Even though the going was was hard and slow, I stuck with it. Something seemed to click inside me as I delved deeper and wider into the world of sewing and textiles. From receiving blankets I moved on to simple baby quilts, and then onto children's clothing and small items for around the house. I am still very much a novice, but you wouldn't know it by looking at my fabric stash, which is a little bit, well, insane. My scrap bins are also heaped precariously high; I hate throwing out even the tiniest scraps, because I hate the thought of wasting something as beautiful and useful as fabric. 
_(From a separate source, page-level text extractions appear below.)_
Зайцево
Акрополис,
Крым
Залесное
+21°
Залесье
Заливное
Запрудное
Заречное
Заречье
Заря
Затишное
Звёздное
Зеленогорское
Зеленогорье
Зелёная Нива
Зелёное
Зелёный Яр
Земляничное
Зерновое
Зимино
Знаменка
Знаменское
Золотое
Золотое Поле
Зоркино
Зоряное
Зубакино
Lately I have started to think about why I have connected with this art form so strongly. There are, I think, a bunch of reasons. Some of them are abstract and political; I like the idea of investing time and resources into art forms that have traditionally been devalued, written off as mere 'handicraft' because of their association with women. I like, also, the gesture towards sustainability inherent in the practice of making things out of scraps, finding new life in bits and pieces that others would throw away. Other reasons are very simple--I love any pursuit that allows me to amass and display specialised tools. 
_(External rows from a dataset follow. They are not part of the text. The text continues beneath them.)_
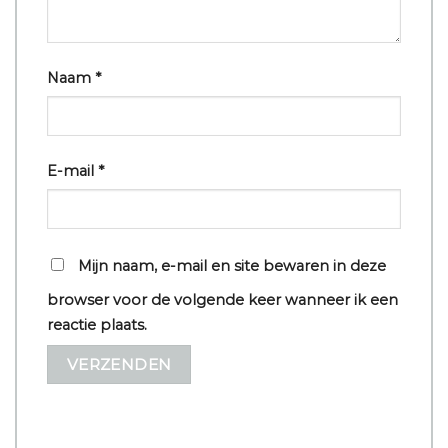
Naam
*
E-mail
*
Mijn naam, e-mail en site bewaren in deze
browser voor de volgende keer wanneer ik een
reactie plaats.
 As a stay-at-home mom, I crave quiet and solitude. This is a cliche, but it is a cliche because it is true. I can not overstate how much I love sitting by myself, listening to a podcast, or music, or birds outside the window, focused on nothing but what is in front of me. I love cutting the lawn, doing the dishes, shovelling snow, checking the mail, and going to the bathroom for the same reason. For a blissful few minutes, no one pesters me with their many needs. Until you are a parent, you have no idea just how many needs tiny human beings have. It. Never. Stops.  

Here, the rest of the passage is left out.